**RECORDS TO PROCESS**:

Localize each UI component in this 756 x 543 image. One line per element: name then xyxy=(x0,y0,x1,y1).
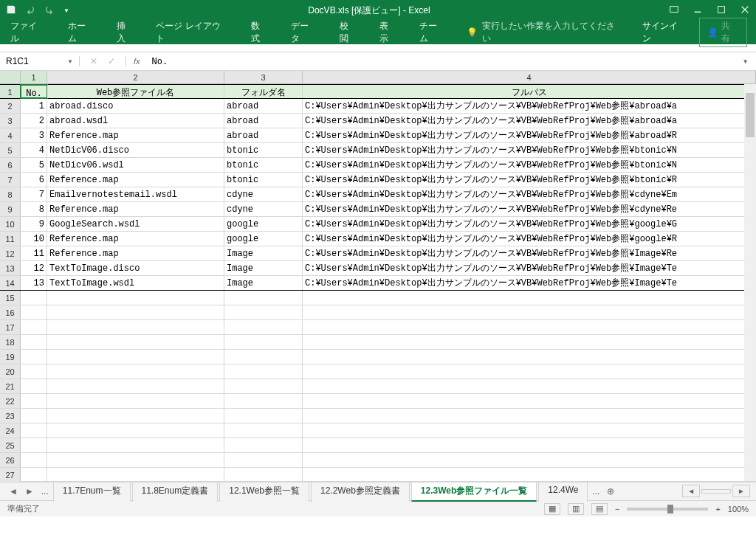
cell[interactable] xyxy=(303,453,756,467)
formula-input[interactable]: No. ▼ xyxy=(148,56,756,66)
select-all[interactable] xyxy=(0,71,21,83)
signin-link[interactable]: サインイン xyxy=(642,20,687,45)
cell[interactable]: 1 xyxy=(21,99,47,113)
row-header[interactable]: 17 xyxy=(0,320,21,334)
zoom-slider[interactable] xyxy=(627,508,708,511)
close-icon[interactable] xyxy=(740,4,750,17)
cell[interactable]: Image xyxy=(224,261,303,275)
cell[interactable] xyxy=(303,468,756,482)
cell[interactable] xyxy=(303,350,756,364)
row-header[interactable]: 3 xyxy=(0,114,21,128)
cell[interactable] xyxy=(303,409,756,423)
cell[interactable]: abroad xyxy=(224,99,303,113)
cell[interactable]: Reference.map xyxy=(47,128,224,142)
enter-icon[interactable]: ✓ xyxy=(108,56,115,66)
cell[interactable]: C:¥Users¥Admin¥Desktop¥出力サンプルのソース¥VB¥Web… xyxy=(303,246,756,260)
cell[interactable]: GoogleSearch.wsdl xyxy=(47,217,224,231)
cell[interactable]: abroad.disco xyxy=(47,99,224,113)
minimize-icon[interactable] xyxy=(693,4,703,17)
cell[interactable] xyxy=(224,291,303,305)
row-header[interactable]: 23 xyxy=(0,409,21,423)
sheet-tab[interactable]: 12.1Web参照一覧 xyxy=(219,481,309,502)
cell[interactable]: 7 xyxy=(21,187,47,201)
tab-layout[interactable]: ページ レイアウト xyxy=(154,17,230,48)
redo-icon[interactable] xyxy=(44,4,55,17)
cell[interactable] xyxy=(224,320,303,334)
sheet-trail-ellipsis[interactable]: ... xyxy=(589,486,602,497)
cell[interactable] xyxy=(21,364,47,378)
row-header[interactable]: 10 xyxy=(0,217,21,231)
cell[interactable] xyxy=(303,364,756,378)
cell[interactable] xyxy=(21,423,47,437)
chevron-down-icon[interactable]: ▼ xyxy=(67,58,73,65)
cell[interactable]: abroad xyxy=(224,114,303,128)
cell[interactable]: Image xyxy=(224,246,303,260)
name-box[interactable]: R1C1 ▼ xyxy=(0,56,80,66)
cell[interactable]: 9 xyxy=(21,217,47,231)
cell[interactable] xyxy=(21,320,47,334)
cell[interactable]: cdyne xyxy=(224,187,303,201)
cell[interactable] xyxy=(21,379,47,393)
tab-data[interactable]: データ xyxy=(289,17,319,48)
cell[interactable]: 6 xyxy=(21,173,47,187)
cell[interactable] xyxy=(21,453,47,467)
tab-review[interactable]: 校閲 xyxy=(338,17,359,48)
cell[interactable]: NetDicV06.disco xyxy=(47,143,224,157)
cell[interactable] xyxy=(47,394,224,408)
cell[interactable] xyxy=(303,305,756,319)
cell[interactable] xyxy=(303,291,756,305)
hscroll-thumb[interactable] xyxy=(701,489,731,494)
row-header[interactable]: 8 xyxy=(0,187,21,201)
hscroll-right[interactable]: ► xyxy=(732,485,750,497)
cancel-icon[interactable]: ✕ xyxy=(90,56,97,66)
cell[interactable]: C:¥Users¥Admin¥Desktop¥出力サンプルのソース¥VB¥Web… xyxy=(303,217,756,231)
expand-formula-icon[interactable]: ▼ xyxy=(743,58,752,65)
cell[interactable] xyxy=(21,291,47,305)
col-header-4[interactable]: 4 xyxy=(303,71,756,83)
cell[interactable]: abroad xyxy=(224,128,303,142)
cell[interactable]: フォルダ名 xyxy=(224,85,303,98)
cell[interactable]: 10 xyxy=(21,232,47,246)
cell[interactable] xyxy=(303,438,756,452)
row-header[interactable]: 19 xyxy=(0,350,21,364)
cell[interactable] xyxy=(224,423,303,437)
cell[interactable] xyxy=(303,335,756,349)
cell[interactable] xyxy=(224,379,303,393)
cell[interactable] xyxy=(47,364,224,378)
row-header[interactable]: 26 xyxy=(0,453,21,467)
cell[interactable] xyxy=(224,364,303,378)
new-sheet-icon[interactable]: ⊕ xyxy=(604,486,617,497)
col-header-2[interactable]: 2 xyxy=(47,71,224,83)
cell[interactable]: 4 xyxy=(21,143,47,157)
row-header[interactable]: 18 xyxy=(0,335,21,349)
undo-icon[interactable] xyxy=(25,4,35,17)
cell[interactable] xyxy=(47,350,224,364)
cell[interactable]: C:¥Users¥Admin¥Desktop¥出力サンプルのソース¥VB¥Web… xyxy=(303,187,756,201)
share-button[interactable]: 👤 共有 xyxy=(699,18,747,47)
cell[interactable]: cdyne xyxy=(224,202,303,216)
sheet-nav-prev[interactable]: ◄ xyxy=(6,486,21,497)
row-header[interactable]: 4 xyxy=(0,128,21,142)
cell[interactable]: Reference.map xyxy=(47,173,224,187)
zoom-in-icon[interactable]: + xyxy=(715,505,720,513)
cell[interactable]: C:¥Users¥Admin¥Desktop¥出力サンプルのソース¥VB¥Web… xyxy=(303,261,756,275)
cell[interactable] xyxy=(303,423,756,437)
row-header[interactable]: 27 xyxy=(0,468,21,482)
cell[interactable]: C:¥Users¥Admin¥Desktop¥出力サンプルのソース¥VB¥Web… xyxy=(303,158,756,172)
row-header[interactable]: 11 xyxy=(0,232,21,246)
cell[interactable] xyxy=(47,468,224,482)
row-header[interactable]: 24 xyxy=(0,423,21,437)
cell[interactable]: Emailvernotestemail.wsdl xyxy=(47,187,224,201)
cell[interactable]: 2 xyxy=(21,114,47,128)
cell[interactable]: 13 xyxy=(21,276,47,290)
cell[interactable]: C:¥Users¥Admin¥Desktop¥出力サンプルのソース¥VB¥Web… xyxy=(303,232,756,246)
sheet-tab[interactable]: 11.8Enum定義書 xyxy=(132,481,219,502)
cell[interactable]: abroad.wsdl xyxy=(47,114,224,128)
cell[interactable]: フルパス xyxy=(303,85,756,98)
row-header[interactable]: 12 xyxy=(0,246,21,260)
row-header[interactable]: 20 xyxy=(0,364,21,378)
cell[interactable]: Web参照ファイル名 xyxy=(47,85,224,98)
cell[interactable] xyxy=(47,423,224,437)
cell[interactable]: TextToImage.disco xyxy=(47,261,224,275)
cell[interactable] xyxy=(47,438,224,452)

**TASK TO CARRY OUT**: Every line of the records above must reappear exactly, though the pictures must not.

**TASK RESULT**:
Localize each UI component in this 756 x 543 image. One line per element: name then xyxy=(x0,y0,x1,y1).
cell[interactable] xyxy=(303,453,756,467)
formula-input[interactable]: No. ▼ xyxy=(148,56,756,66)
select-all[interactable] xyxy=(0,71,21,83)
signin-link[interactable]: サインイン xyxy=(642,20,687,45)
cell[interactable]: 1 xyxy=(21,99,47,113)
row-header[interactable]: 17 xyxy=(0,320,21,334)
zoom-slider[interactable] xyxy=(627,508,708,511)
close-icon[interactable] xyxy=(740,4,750,17)
cell[interactable]: Image xyxy=(224,261,303,275)
cell[interactable] xyxy=(303,468,756,482)
cell[interactable] xyxy=(303,350,756,364)
row-header[interactable]: 3 xyxy=(0,114,21,128)
cell[interactable] xyxy=(303,409,756,423)
cell[interactable]: abroad xyxy=(224,99,303,113)
cell[interactable]: Reference.map xyxy=(47,128,224,142)
enter-icon[interactable]: ✓ xyxy=(108,56,115,66)
cell[interactable]: C:¥Users¥Admin¥Desktop¥出力サンプルのソース¥VB¥Web… xyxy=(303,246,756,260)
cell[interactable]: GoogleSearch.wsdl xyxy=(47,217,224,231)
cell[interactable]: abroad.disco xyxy=(47,99,224,113)
minimize-icon[interactable] xyxy=(693,4,703,17)
cell[interactable] xyxy=(224,291,303,305)
row-header[interactable]: 23 xyxy=(0,409,21,423)
sheet-tab[interactable]: 12.1Web参照一覧 xyxy=(219,481,309,502)
cell[interactable]: 7 xyxy=(21,187,47,201)
tab-layout[interactable]: ページ レイアウト xyxy=(154,17,230,48)
redo-icon[interactable] xyxy=(44,4,55,17)
cell[interactable] xyxy=(224,320,303,334)
sheet-trail-ellipsis[interactable]: ... xyxy=(589,486,602,497)
cell[interactable] xyxy=(21,364,47,378)
row-header[interactable]: 10 xyxy=(0,217,21,231)
cell[interactable] xyxy=(303,364,756,378)
cell[interactable] xyxy=(21,423,47,437)
chevron-down-icon[interactable]: ▼ xyxy=(67,58,73,65)
cell[interactable]: abroad xyxy=(224,114,303,128)
cell[interactable]: Image xyxy=(224,246,303,260)
name-box[interactable]: R1C1 ▼ xyxy=(0,56,80,66)
cell[interactable]: 9 xyxy=(21,217,47,231)
cell[interactable] xyxy=(21,320,47,334)
cell[interactable]: cdyne xyxy=(224,187,303,201)
cell[interactable] xyxy=(21,379,47,393)
tab-data[interactable]: データ xyxy=(289,17,319,48)
cell[interactable]: 6 xyxy=(21,173,47,187)
cell[interactable] xyxy=(21,453,47,467)
tab-review[interactable]: 校閲 xyxy=(338,17,359,48)
cell[interactable]: NetDicV06.disco xyxy=(47,143,224,157)
cell[interactable] xyxy=(47,394,224,408)
cell[interactable] xyxy=(303,305,756,319)
cell[interactable] xyxy=(303,291,756,305)
hscroll-thumb[interactable] xyxy=(701,489,731,494)
row-header[interactable]: 8 xyxy=(0,187,21,201)
hscroll-right[interactable]: ► xyxy=(732,485,750,497)
cancel-icon[interactable]: ✕ xyxy=(90,56,97,66)
cell[interactable]: C:¥Users¥Admin¥Desktop¥出力サンプルのソース¥VB¥Web… xyxy=(303,217,756,231)
expand-formula-icon[interactable]: ▼ xyxy=(743,58,752,65)
cell[interactable] xyxy=(21,291,47,305)
col-header-4[interactable]: 4 xyxy=(303,71,756,83)
cell[interactable]: abroad xyxy=(224,128,303,142)
cell[interactable]: フォルダ名 xyxy=(224,85,303,98)
cell[interactable]: 10 xyxy=(21,232,47,246)
cell[interactable] xyxy=(303,438,756,452)
row-header[interactable]: 19 xyxy=(0,350,21,364)
cell[interactable] xyxy=(224,423,303,437)
cell[interactable] xyxy=(303,335,756,349)
cell[interactable] xyxy=(224,379,303,393)
cell[interactable] xyxy=(47,364,224,378)
row-header[interactable]: 26 xyxy=(0,453,21,467)
cell[interactable] xyxy=(224,364,303,378)
new-sheet-icon[interactable]: ⊕ xyxy=(604,486,617,497)
col-header-2[interactable]: 2 xyxy=(47,71,224,83)
cell[interactable]: 4 xyxy=(21,143,47,157)
row-header[interactable]: 18 xyxy=(0,335,21,349)
undo-icon[interactable] xyxy=(25,4,35,17)
cell[interactable] xyxy=(47,350,224,364)
cell[interactable]: C:¥Users¥Admin¥Desktop¥出力サンプルのソース¥VB¥Web… xyxy=(303,187,756,201)
share-button[interactable]: 👤 共有 xyxy=(699,18,747,47)
cell[interactable]: cdyne xyxy=(224,202,303,216)
sheet-nav-prev[interactable]: ◄ xyxy=(6,486,21,497)
row-header[interactable]: 4 xyxy=(0,128,21,142)
cell[interactable]: Reference.map xyxy=(47,173,224,187)
zoom-in-icon[interactable]: + xyxy=(715,505,720,513)
cell[interactable]: C:¥Users¥Admin¥Desktop¥出力サンプルのソース¥VB¥Web… xyxy=(303,261,756,275)
cell[interactable] xyxy=(303,423,756,437)
row-header[interactable]: 27 xyxy=(0,468,21,482)
cell[interactable]: C:¥Users¥Admin¥Desktop¥出力サンプルのソース¥VB¥Web… xyxy=(303,158,756,172)
row-header[interactable]: 11 xyxy=(0,232,21,246)
cell[interactable] xyxy=(47,468,224,482)
row-header[interactable]: 24 xyxy=(0,423,21,437)
cell[interactable]: Emailvernotestemail.wsdl xyxy=(47,187,224,201)
cell[interactable]: 2 xyxy=(21,114,47,128)
cell[interactable]: 13 xyxy=(21,276,47,290)
cell[interactable]: C:¥Users¥Admin¥Desktop¥出力サンプルのソース¥VB¥Web… xyxy=(303,232,756,246)
sheet-tab[interactable]: 11.8Enum定義書 xyxy=(132,481,219,502)
cell[interactable]: abroad.wsdl xyxy=(47,114,224,128)
cell[interactable]: フルパス xyxy=(303,85,756,98)
row-header[interactable]: 12 xyxy=(0,246,21,260)
row-header[interactable]: 20 xyxy=(0,364,21,378)
cell[interactable]: Web参照ファイル名 xyxy=(47,85,224,98)
cell[interactable] xyxy=(47,423,224,437)
cell[interactable]: TextToImage.disco xyxy=(47,261,224,275)
cell[interactable] xyxy=(47,438,224,452)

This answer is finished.